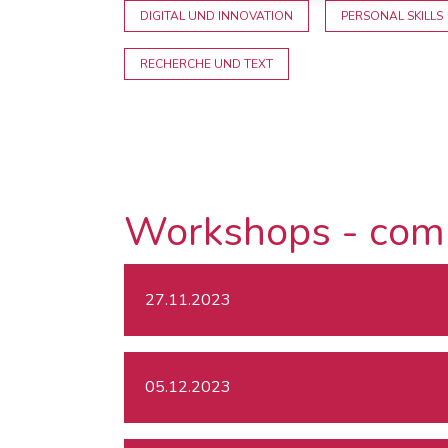
DIGITAL UND INNOVATION
PERSONAL SKILLS
RECHERCHE UND TEXT
Workshops - com
27.11.2023
05.12.2023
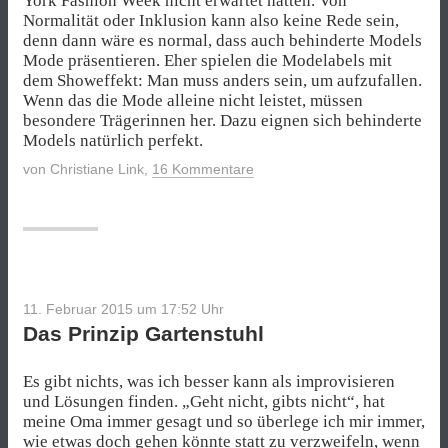
York Fashion Week
nicht erwartet hatten. Von
Normalität oder Inklusion kann also keine Rede sein,
denn dann wäre es normal, dass auch behinderte Models
Mode präsentieren. Eher spielen die Modelabels mit
dem Showeffekt: Man muss anders sein, um aufzufallen.
Wenn das die Mode alleine nicht leistet, müssen
besondere Trägerinnen her. Dazu eignen sich behinderte
Models natürlich perfekt.
von
Christiane Link
,
16 Kommentare
11. Februar 2015 um 17:52
Uhr
Das Prinzip Gartenstuhl
Es gibt nichts, was ich besser kann als improvisieren
und Lösungen finden. „Geht nicht, gibts nicht“, hat
meine Oma immer gesagt und so überlege ich mir immer,
wie etwas doch gehen könnte statt zu verzweifeln, wenn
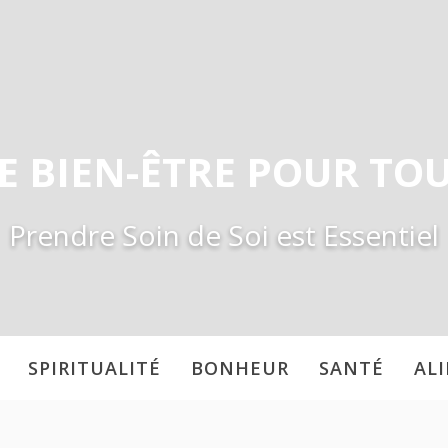
E BIEN-ÊTRE POUR TO
Prendre Soin de Soi est Essentiel
SPIRITUALITÉ
BONHEUR
SANTÉ
AL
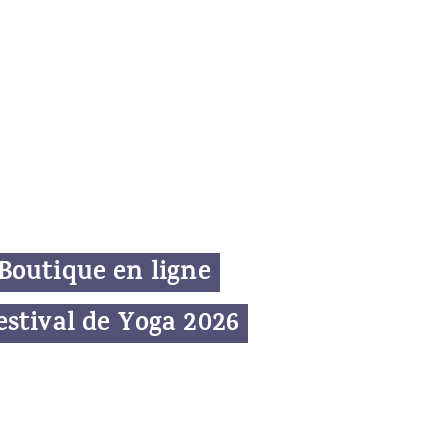
Boutique en ligne
estival de Yoga 2026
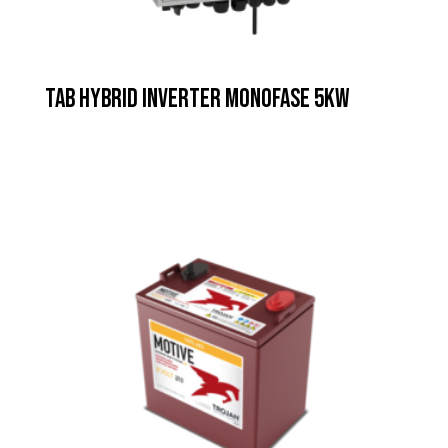
TAB HYBRID INVERTER MONOFASE 5KW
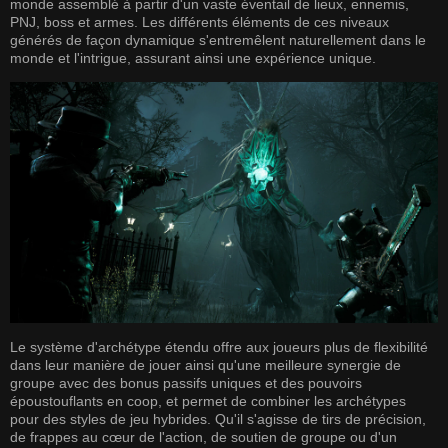
monde assemblé à partir d'un vaste éventail de lieux, ennemis,
PNJ, boss et armes. Les différents éléments de ces niveaux
générés de façon dynamique s'entremêlent naturellement dans le
monde et l'intrigue, assurant ainsi une expérience unique.
Le système d'archétype étendu offre aux joueurs plus de flexibilité
dans leur manière de jouer ainsi qu'une meilleure synergie de
groupe avec des bonus passifs uniques et des pouvoirs
époustouflants en coop, et permet de combiner les archétypes
pour des styles de jeu hybrides. Qu'il s'agisse de tirs de précision,
de frappes au cœur de l'action, de soutien de groupe ou d'un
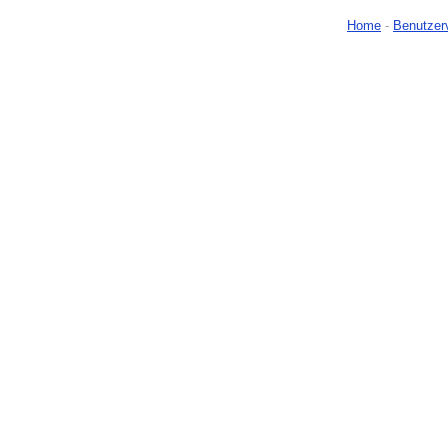
Home
-
Benutzer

___

• [Task prompt]: Extract from the material all lines containing the string "behinderte".

• [Task response]:
denn dann wäre es normal, dass auch behinderte Models
besondere Trägerinnen her. Dazu eignen sich behinderte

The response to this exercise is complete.